A call for study-specific consideration of significance levels for null hypothesis tests in biology
The results of these examples imply that it is critically important that we choose the most appropriate method for selecting a statistical decision-making threshold. There is no doubt that the approach that minimizes the combined probabilities of making Type I or Type II errors is the optimal α approach. We are convinced that optimal α is always more appropriate than using a constant value for which there is no rationale other than “this is the way we have always done it”. In this application of optimal α the averages of α and β associated with the optimal α approach were 10–99.6% smaller than average combinations of Type I and Type II error resulting from the use of α = 0.05 (Tables 1–3). That is, the use of optimal α can lower the probability of making wrong conclusions. Relative costs of Type I versus Type II errors and relative prior probabilities of null and alternate hypotheses, if known, can also be incorporated into the calculation of optimal α levels and can lead to better decisions. However, relative costs of error and prior probabilities of hypotheses are often unknown in biological research, and assuming equal costs of Type I and Type II error and equal prior probabilities offer reasonable default assumptions.
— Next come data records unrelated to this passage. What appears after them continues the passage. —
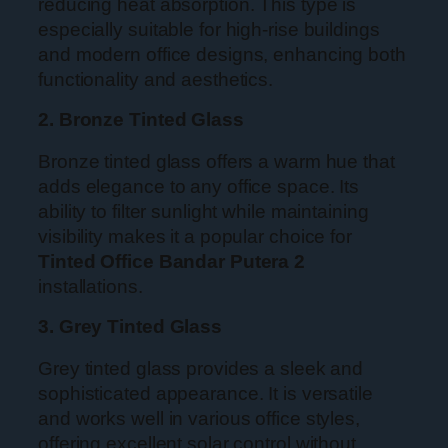
reducing heat absorption. This type is
especially suitable for high-rise buildings
and modern office designs, enhancing both
functionality and aesthetics.
2. Bronze Tinted Glass
Bronze tinted glass offers a warm hue that
adds elegance to any office space. Its
ability to filter sunlight while maintaining
visibility makes it a popular choice for
Tinted Office Bandar Putera 2
installations.
3. Grey Tinted Glass
Grey tinted glass provides a sleek and
sophisticated appearance. It is versatile
and works well in various office styles,
offering excellent solar control without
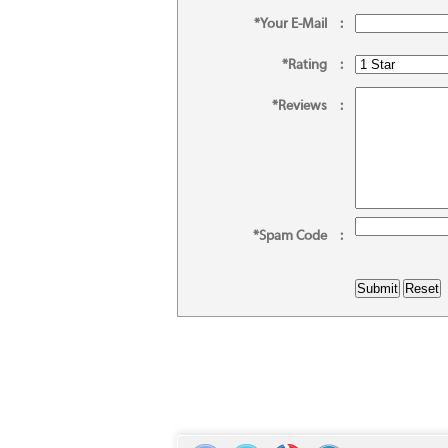
*Your E-Mail
:
*Rating
:
*Reviews
:
*Spam Code
:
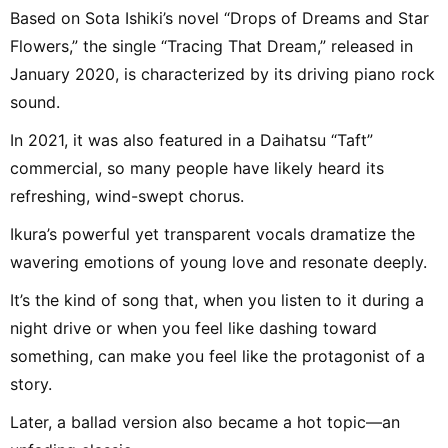
Based on Sota Ishiki’s novel “Drops of Dreams and Star
Flowers,” the single “Tracing That Dream,” released in
January 2020, is characterized by its driving piano rock
sound.
In 2021, it was also featured in a Daihatsu “Taft”
commercial, so many people have likely heard its
refreshing, wind-swept chorus.
Ikura’s powerful yet transparent vocals dramatize the
wavering emotions of young love and resonate deeply.
It’s the kind of song that, when you listen to it during a
night drive or when you feel like dashing toward
something, can make you feel like the protagonist of a
story.
Later, a ballad version also became a hot topic—an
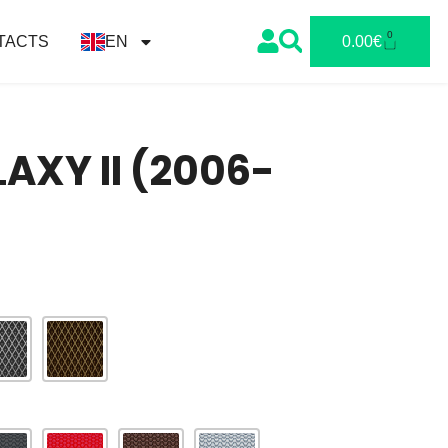
0
TACTS
EN
0.00
€
AXY II (2006-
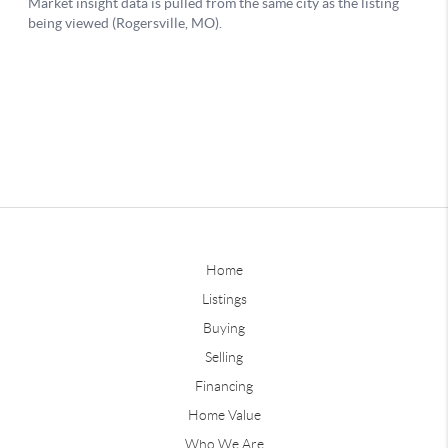
Home
Listings
Buying
Selling
Financing
Home Value
Who We Are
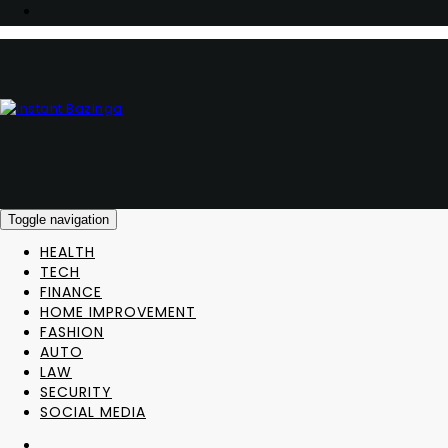
Toggle navigation
HEALTH
TECH
FINANCE
HOME IMPROVEMENT
FASHION
AUTO
LAW
SECURITY
SOCIAL MEDIA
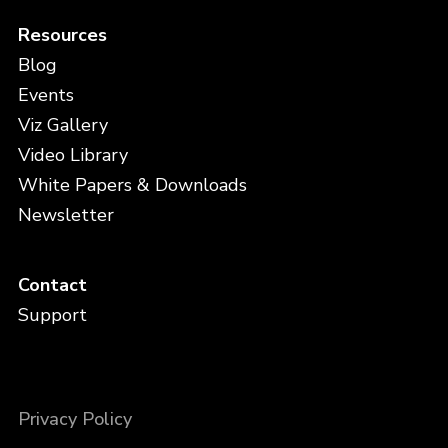
Resources
Blog
Events
Viz Gallery
Video Library
White Papers & Downloads
Newsletter
Contact
Support
Privacy Policy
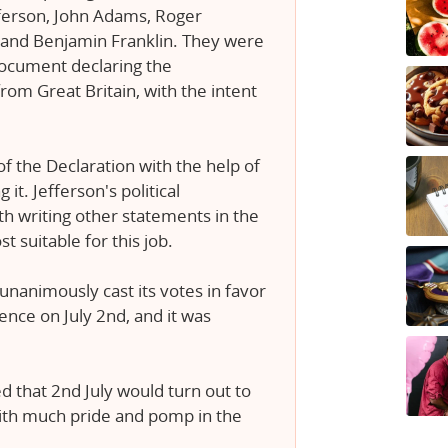
erson, John Adams, Roger
 and Benjamin Franklin. They were
document declaring the
rom Great Britain, with the intent
 the Declaration with the help of
it. Jefferson's political
h writing other statements in the
 suitable for this job.
unanimously cast its votes in favor
ence on July 2nd, and it was
 that 2nd July would turn out to
with much pride and pomp in the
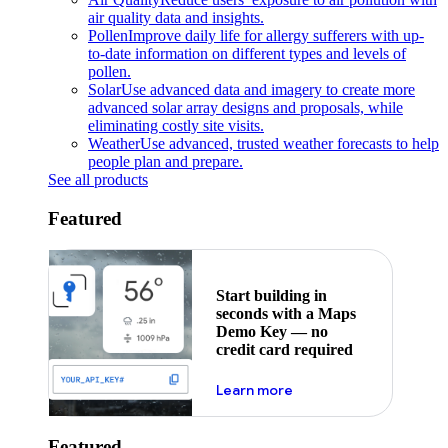
air quality data and insights.
Pollen
Improve daily life for allergy sufferers with up-
to-date information on different types and levels of
pollen.
Solar
Use advanced data and imagery to create more
advanced solar array designs and proposals, while
eliminating costly site visits.
Weather
Use advanced, trusted weather forecasts to help
people plan and prepare.
See all products
Featured
Start building in
seconds with a Maps
Demo Key — no
credit card required
about maps demo key
Learn more
Featured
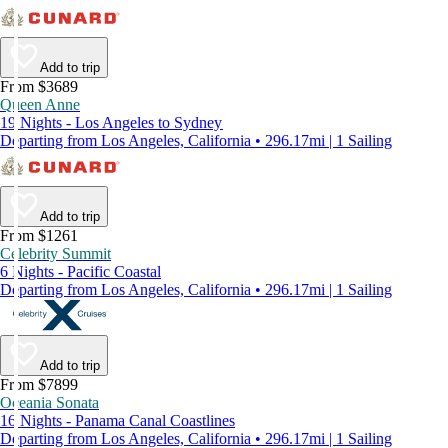
Add to trip
From $3689
Queen Anne
19 Nights - Los Angeles to Sydney
Departing from Los Angeles, California • 296.17mi | 1 Sailing
Add to trip
From $1261
Celebrity Summit
6 Nights - Pacific Coastal
Departing from Los Angeles, California • 296.17mi | 1 Sailing
Add to trip
From $7899
Oceania Sonata
16 Nights - Panama Canal Coastlines
Departing from Los Angeles, California • 296.17mi | 1 Sailing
The test outcomes generated using the optimal α approach differ depending on the critical effect sizes considered to be biologically meaningful. As such, this paper highlights the importance of explicitly considering biologically meaningful critical effect sizes instead of making implicit and unexamined assumptions about them, as occurs when using α = 0.05. Given the ability to calculate optimal statistical decision-making thresholds, we see no reason for or benefit from continuing to rely on an arbitrary constant for interpreting the results of biological research.